What is needed: From the line below that contains "Çardaklar ve Peyzajlı Bahçe" to the line that contains "Neden Orion Resort 5’i", repeat every line exactly, both ends included, and nothing else.

########

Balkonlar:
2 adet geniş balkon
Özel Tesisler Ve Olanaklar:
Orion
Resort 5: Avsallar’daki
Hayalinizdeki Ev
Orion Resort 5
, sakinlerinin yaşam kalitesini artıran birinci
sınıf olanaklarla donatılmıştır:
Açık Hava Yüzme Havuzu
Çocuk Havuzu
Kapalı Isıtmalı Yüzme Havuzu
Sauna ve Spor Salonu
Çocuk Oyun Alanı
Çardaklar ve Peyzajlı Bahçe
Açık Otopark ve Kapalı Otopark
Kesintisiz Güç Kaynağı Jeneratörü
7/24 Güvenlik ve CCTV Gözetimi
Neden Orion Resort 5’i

########

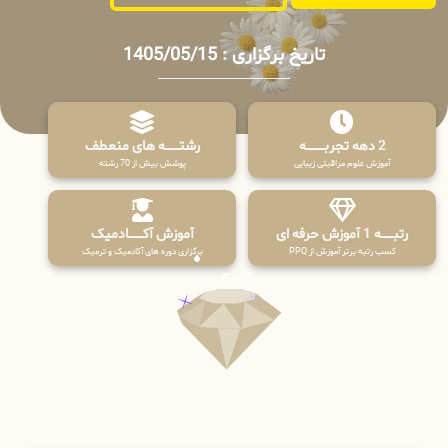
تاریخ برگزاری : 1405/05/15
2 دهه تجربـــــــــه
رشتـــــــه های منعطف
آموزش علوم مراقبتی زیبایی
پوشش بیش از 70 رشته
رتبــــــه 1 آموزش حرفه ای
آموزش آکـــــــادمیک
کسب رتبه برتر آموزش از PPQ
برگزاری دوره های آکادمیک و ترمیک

########

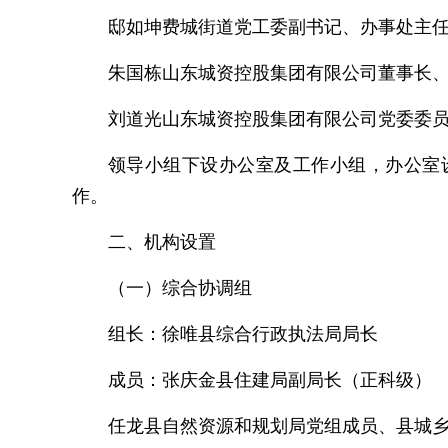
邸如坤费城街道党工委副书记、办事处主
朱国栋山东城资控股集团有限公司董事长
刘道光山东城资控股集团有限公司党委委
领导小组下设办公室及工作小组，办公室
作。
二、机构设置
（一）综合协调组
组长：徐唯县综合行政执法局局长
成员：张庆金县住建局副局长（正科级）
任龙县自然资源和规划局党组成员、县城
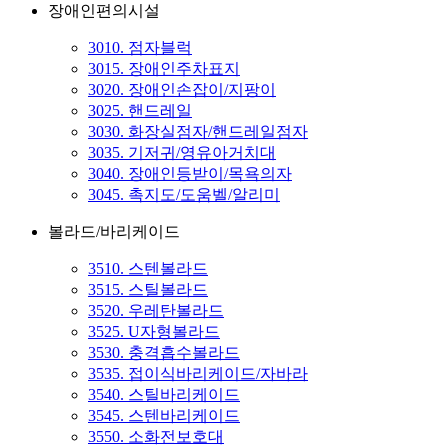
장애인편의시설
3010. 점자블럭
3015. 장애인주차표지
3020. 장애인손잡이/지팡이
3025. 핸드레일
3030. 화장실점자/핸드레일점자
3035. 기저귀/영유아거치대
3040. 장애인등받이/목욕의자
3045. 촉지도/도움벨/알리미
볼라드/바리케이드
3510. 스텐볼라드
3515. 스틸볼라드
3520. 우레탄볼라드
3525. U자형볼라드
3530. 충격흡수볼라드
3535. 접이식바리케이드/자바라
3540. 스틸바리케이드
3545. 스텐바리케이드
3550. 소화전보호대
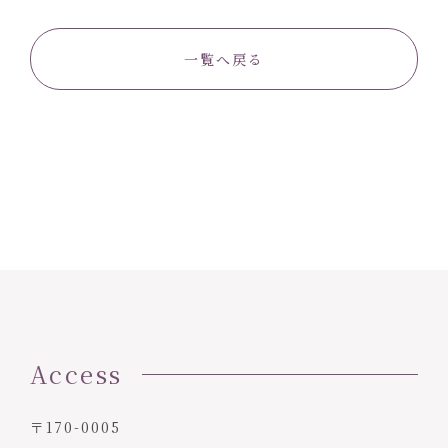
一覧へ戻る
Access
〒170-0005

########

Reply to the exercise:
Çardaklar ve Peyzajlı Bahçe
Açık Otopark ve Kapalı Otopark
Kesintisiz Güç Kaynağı Jeneratörü
7/24 Güvenlik ve CCTV Gözetimi
Neden Orion Resort 5’i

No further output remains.